EXTRACTED DATA:
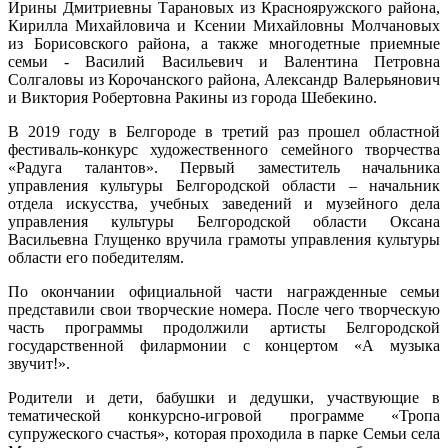
Ирины Дмитриевны Тарановых из Краснояружского района,
Кирилла Михайловича и Ксении Михайловны Молчановых
из Борисовского района, а также многодетные приемные
семьи -
Василий Васильевич и Валентина Петровна
Солгаловы из Корочанского района, Александр Валерьянович
и Виктория Робертовна Ракины из города Шебекино.
В 2019 году в Белгороде в третий раз прошел областной
фестиваль-конкурс художественного семейного творчества
«Радуга талантов». Первый заместитель начальника
управления культуры Белгородской области – начальник
отдела искусства, учебных заведений и музейного дела
управления культуры Белгородской области Оксана
Васильевна Глущенко вручила грамоты управления культуры
области его победителям.
По окончании официальной части награжденные семьи
представили свои творческие номера. После чего творческую
часть программы продолжили артисты
Белгородской
государственной филармонии с концертом «А музыка
звучит!».
Родители и дети, бабушки и дедушки
, участвующие в
тематической конкурсно-игровой программе «Тропа
супружеского счастья», которая проходила в парке Семьи села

WHAT TO DO:
Only what runs from the line containing "Первый заместитель начальника" through the final line of the entries above belongs in the answer, restated exactly.

ANSWER TO THIS PROBLEM:
«Радуга талантов». Первый заместитель начальника
управления культуры Белгородской области – начальник
отдела искусства, учебных заведений и музейного дела
управления культуры Белгородской области Оксана
Васильевна Глущенко вручила грамоты управления культуры
области его победителям.
По окончании официальной части награжденные семьи
представили свои творческие номера. После чего творческую
часть программы продолжили артисты
Белгородской
государственной филармонии с концертом «А музыка
звучит!».
Родители и дети, бабушки и дедушки
, участвующие в
тематической конкурсно-игровой программе «Тропа
супружеского счастья», которая проходила в парке Семьи села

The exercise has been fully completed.